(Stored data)
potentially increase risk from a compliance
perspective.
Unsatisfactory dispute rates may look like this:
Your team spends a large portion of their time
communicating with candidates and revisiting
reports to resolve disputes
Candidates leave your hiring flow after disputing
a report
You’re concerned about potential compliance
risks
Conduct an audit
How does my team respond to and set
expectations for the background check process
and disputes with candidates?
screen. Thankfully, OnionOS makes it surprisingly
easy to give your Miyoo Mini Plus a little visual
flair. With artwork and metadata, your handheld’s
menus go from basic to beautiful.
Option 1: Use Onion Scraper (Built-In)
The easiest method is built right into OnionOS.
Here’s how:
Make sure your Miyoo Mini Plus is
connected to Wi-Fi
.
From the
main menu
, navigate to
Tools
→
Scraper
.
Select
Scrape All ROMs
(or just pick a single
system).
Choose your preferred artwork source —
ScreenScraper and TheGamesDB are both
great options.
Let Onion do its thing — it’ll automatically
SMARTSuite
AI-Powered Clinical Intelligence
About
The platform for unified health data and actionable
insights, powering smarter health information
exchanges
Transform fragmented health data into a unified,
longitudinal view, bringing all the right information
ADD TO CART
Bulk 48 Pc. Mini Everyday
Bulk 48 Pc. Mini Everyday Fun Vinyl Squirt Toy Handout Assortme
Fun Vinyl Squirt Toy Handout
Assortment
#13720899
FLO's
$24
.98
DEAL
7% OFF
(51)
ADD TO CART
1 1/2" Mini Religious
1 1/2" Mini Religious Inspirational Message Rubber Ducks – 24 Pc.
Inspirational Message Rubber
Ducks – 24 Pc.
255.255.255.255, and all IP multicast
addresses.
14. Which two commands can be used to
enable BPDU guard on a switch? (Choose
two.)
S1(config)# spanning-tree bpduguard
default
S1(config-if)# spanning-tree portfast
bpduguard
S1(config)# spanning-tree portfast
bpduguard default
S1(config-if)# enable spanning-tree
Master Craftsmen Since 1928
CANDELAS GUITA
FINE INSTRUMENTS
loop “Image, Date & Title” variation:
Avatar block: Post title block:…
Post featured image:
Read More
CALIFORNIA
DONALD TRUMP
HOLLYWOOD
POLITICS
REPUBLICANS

§ **EXERCISE PROMPT**:
Check how many lines in the entries contain "Mini", and reply with that number alone.

§ **WORKED SOLUTION**:
6